But if we have two agents facing off that don’t make moves independently, but instead choose winning strategies, there are multiple equilibria. I should really read Strategy of Conflict. The initiative to choose a particular equilibrium, however, is ours for the taking, for obvious temporal reasons. If we choose one of the equilibrium strategies, we dictate the other equilibrium strategy to the AI.
You are probably correct—if it’s possible to plausibly precommit oneself to under no circumstances be influenced by any type of blackmailing, then and only then doesn’t it make sense for the AI to threaten to punish people, that is, then an AI which punishes non-helping persons who precommited themselves to helping under no circumstances is unlikely. The problem is that precommitting oneself to under no circumstances helping might be very hard: An AI will still assign a probability greater than zero to the possibility that I can be influenced by the blackmailing and the more this probability approaches zero, the more will the amount of expected utility for the AI in case that it manages to convince me converge to Y, which means that the punishment I have to expect in case I don’t help will also converge to Y.
But wait! As the probability that I’m influenced by the AI shrinks, the probability that it without any good incentive imposes a punishment converging to Y grows, but since we consider a friendly AI, this will also impose a negative expected utility converging to Y on the AI. This should mean that the expected punishment should shrink much faster the more the probability of my actions being influenced by the AI, as rated by the AI, goes down. Thusly, the more convincingly I state that I won’t be influenced by any kind of blackmailing, the more rapidly will the expected punishment shrink, effectively becoming a minor inconvenience or less, since the AI will also assume that I’ll try to avoid punishment and thusly regulate the probability of me being influenced even further down.
I hope I’m correct at this one. If so, thank you, Manfred.
I hereby state that I will under no circumstances be influenced by any kind of acausal threatening from any kind of future Artificial Intelligence, which means that imposing any kind of punishment upon me is rendered completely useless.
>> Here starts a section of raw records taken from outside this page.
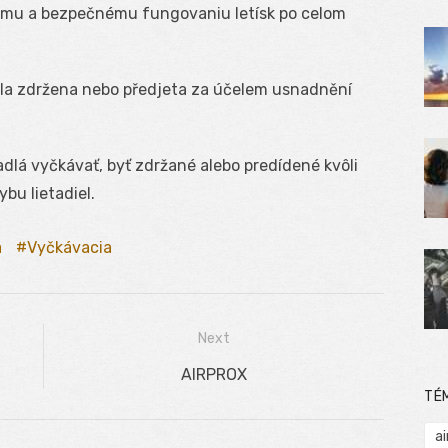
ulému a bezpečnému fungovaniu letísk po celom
la zdržena nebo předjeta za účelem usnadnění
dlá vyčkávať, byť zdržané alebo predídené kvôli
u lietadiel.
a
Vyčkávacia
Next
Next
AIRPROX
TÉ
post:
ai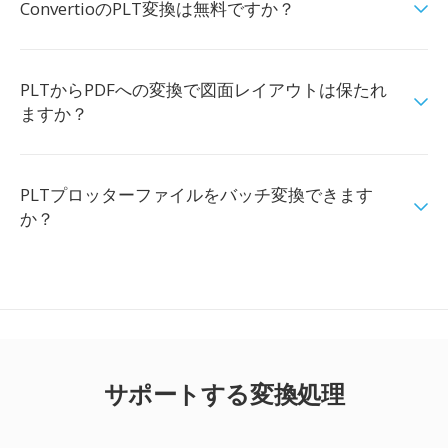
ConvertioのPLT変換は無料ですか？
PLTからPDFへの変換で図面レイアウトは保たれ
ますか？
PLTプロッターファイルをバッチ変換できます
か？
サポートする変換処理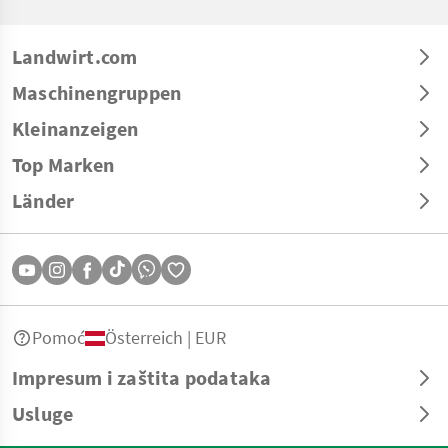
Landwirt.com
Maschinengruppen
Kleinanzeigen
Top Marken
Länder
Pomoć
Österreich | EUR
Impresum i zaštita podataka
Usluge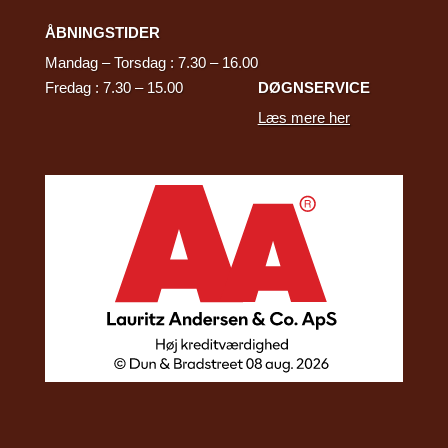
ÅBNINGSTIDER
Mandag – Torsdag : 7.30 – 16.00
Fredag : 7.30 – 15.00
DØGNSERVICE
Læs mere her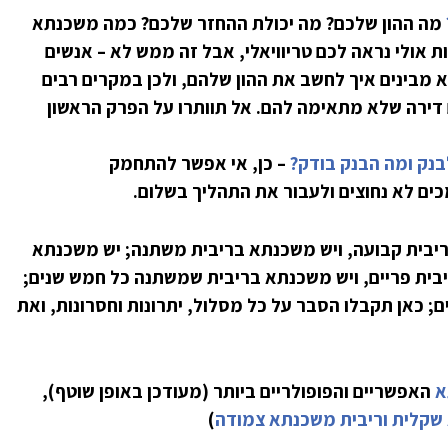
מה ההון שלכם? מה יכולת ההחזר שלכם? כמה משכנתא
ת אולי נראה לכם טריוויאלי, אבל זה ממש לא – אנשים
א מבינים איך לחשב את ההון שלהם, ולכן במקרים רבים
דירה שלא מתאימה להם. אל תוותרו על הפרק הראשון
בנק ומה הבנק בודק?
– כן, אי אפשר להתחמק
ים לא נחוצים ולעבור את התהליך בשלום.
יבית קבועה, ויש משכנתא בריבית משתנה; יש משכנתא
ית פריים, ויש משכנתא בריבית שמשתנה כל חמש שנים;
נתאות לטווח של 10 שנים ויש כאלו ל-30 שנים; כאן תקבלו הסבר על כל מסלול, יתרונות וחסרונות, ואת
א
האפשריים והפופולריים ביותר (מעודכן באופן שוטף),
שקלית
וריבית משכנתא צמודה
)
The line of reasoning I followed before coming to this insight was flawed, and I dearly have to apologize for wasting your precious computing power, probable future AI, and your time and effort, Manfred, Mitchell Porter, Multiheaded.
Do I win? I hope I do.
Attempt to summarize: a FAI would likely be too nice to bother with not-perfectly-effective torture, and I suspect that it’s a big ol’ softie, so I’m not feeling threatened much, making it even less effective, and so on in a positive feedback loop.